Recent advances in noise suppression technology from Magnitude Instruments now make it easy to conduct transient diffuse reflectance spectroscopy measurements in our enVISion® transient absorption spectrometer by simply placing a diffuse reflectance attachment into the sample compartment of the instrument. With the sensitivity enhancements that our company has pioneered, it is now possible to conduct transient diffuse reflectance measurements under realistic conditions using low intensity excitation laser pulses. Furthermore, our spectrometers efficiently collect and remove photoluminescence and laser scatter from the transient signals in real-time.

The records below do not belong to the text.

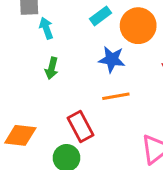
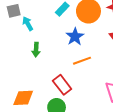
blue star: (112, 59) -> (75, 37), turned -30

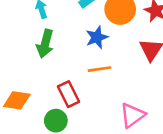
green arrow: (36, 50) -> (45, 44), size x1.5

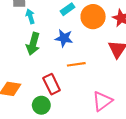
blue star: (97, 37) -> (64, 38), moved, turned 30

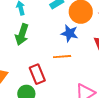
blue star: (64, 38) -> (70, 33), moved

Taking advantage of these capabilities, recent work by the Mallouk group at the University of Pennsylvania demonstrated the use of transient diffuse reflectance spectroscopy to determine the effect of Al2O3 on electron transfer during the light-driven water splitting reaction using the diffuse reflectance setup illustrated in Figure 1. In this work, Al2O3 was found to increase the overall efficiency for water splitting for metal oxide nanosheets sensitized by Ru(II) type photosensitizers in a Z-scheme arrangement.2 In their work, they used transient diffuse reflectance to provide mechanistic insight regarding the influence of Al2O3 on forward electron transfer from I– in the electrolyte to restore the oxidized Ru dye sensitizer following electron transfer to HCa2Nb3O10 nanosheets. These nanosheets used in a photoelectrochemical cell are capable of evolving H2 and O2 during the water splitting photocatalytic reaction. Importantly, the charge recombination kinetics from the transient diffuse reflectance measurement were an order of magnitude slower than previous reports of dye sensitized metal oxide photocatalyst systems based on layered oxides due of the lower excitation intensities that could be used because of our noise suppression technology. This allowed the transient diffuse reflectance measurements to provide a more accurate description of the carrier kinetics under operating conditions of the photoelectrochemical cell.
Figure 1. Transient diffuse reflectance optical geometry in the enVISion® transient absorption spectrometer. The transient diffuse reflectance data were measured after the monochromator in the enVISion® at 475 nm probe wavelength following optical excitation of the Ru-dye sensitized HCa2Nb3O10nanosheet suspension at 532 nm pump wavelength (Ref. 2). Adapted with permission from J. Am. Chem. Soc. 2020, 142, 8412–8420. Copyright (2020) American Chemical Society.
- Xu et al. JACS(2018) DOI: 10.1021/jacs.8b04878.
- Oshima et al. JACS(2020) DOI: 10.1021/jacs.0c02053.